The ‘gig-economy’ has completely taken over employment in the U.S. According to a survey by CNN, 34% of the workforce has some sort of side-hustle or extra job. Additionally, as noted by Small Business Trends, 25% of millennials have a side gig as well. Yes, we’re in a time where everyone is trying to get a little bit extra, which if you play it right, can be an amazing experience.
While a lot of the gig economy is birthed out of a need for cash, it’s showed a lot of folks that they can make money doing what they love, or even just be their own boss. It’s an opportunity that when strategically done, can eventually become your full-time job. And although it’s going to take a lot of legwork, today I’m going to show you how to do just that.
How You Can Start
When selecting a side gig, you first have to think of which profitable skills you possess. This can range from creative skills such as writing or design to practical abilities such as driving for Lyft or delivering food. The goal here is to select something that you can do consistently on your own time that will also pay you what you’re worth. Remember, a side gig is essentially a form of self-employment, which means you’re responsible for dictating your worth based on the length of time you’ve been at this practice as well as the quality of the work you’re producing. Don’t sell yourself short, as it will make your time considerably less valuable than if you just got a regular gig.
Once you’ve found out where you fit, it’s time to start implementing a schedule that works consistently with the rest of your lifestyle. Keep in mind that you should begin easy, gradually working your way in to provide enough cushion for the unexpected. Furthermore, there’s no limit to the times you’re grinding as well, even in college. The overarching goal here is to make something that you can execute again and again that will benefit your financial well-being.
Where It Can Help
Having a side hustle can be an excellent way to set money aside for numerous things, from saving for a vacation to even in the event of a rainy day (for example, if you found out there was a collection on your credit report).

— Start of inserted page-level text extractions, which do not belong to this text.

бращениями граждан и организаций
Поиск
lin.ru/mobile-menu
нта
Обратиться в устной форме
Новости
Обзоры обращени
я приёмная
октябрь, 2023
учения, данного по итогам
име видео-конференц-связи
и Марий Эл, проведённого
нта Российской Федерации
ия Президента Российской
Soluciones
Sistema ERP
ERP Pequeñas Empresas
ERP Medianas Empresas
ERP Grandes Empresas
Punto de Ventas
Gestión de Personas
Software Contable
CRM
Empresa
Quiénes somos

Furthermore, you’d be surprised how fast this money can add up too, as putting it directly in savings and forgetting about it is one of the biggest beauties of the side-hustle. However, I’ll note the other portion that makes this helpful is establishing yourself for your talents.
It’s not often you get to fulfill your dream job, but when you create that gig yourself, the opportunities can become endless. This is the perfect time to start establishing not just a name for yourself, but a sense of self-worth for what you’re good at. While it’s going to be tough at first, marketing yourself, setting a price, and doing good work can take you to some pretty extraordinary places. Plus, you get to decide what your pay rate is going to be, which is a rare occasion in itself. Eventually, most of us want our side hustles to become a full-time gig, but that can come with a cost.
Expanding To A Full-Time Gig
The transition between turning your side hustle into your primary job is going to be met with a lot of growing pains. In fact, according to Compass, 73% of startup founders make an average of $50,000 or less. Granted, startups are structured a lot differently than sole proprietorships, but the basic principle is simple: you have to prepare for rainy days. There might be weeks or months where business is slow, which can be a scary place to be in. Additionally, there are other incidentals to think about as well, such as equipment failures, travel expenses, and the list could go on-and-on. This isn’t entirely doom and gloom, as these are both learning experiences, as well as tax write offs. However, the benefits of being your own boss will win every time.
I can’t stress enough the joys of taking your side hustle to the next level. You’re in a position to set your schedule, pay rate, and even workload. It’s an incredibly fortunate place to be, but it comes with the mentality that you own your own business, which means you might still need to get up for those early mornings and stay awake for those late nights. Overall though, once you’re there, you’re not going to want to trade it for the world. So, what’s stopping you from taking your side work into your real work?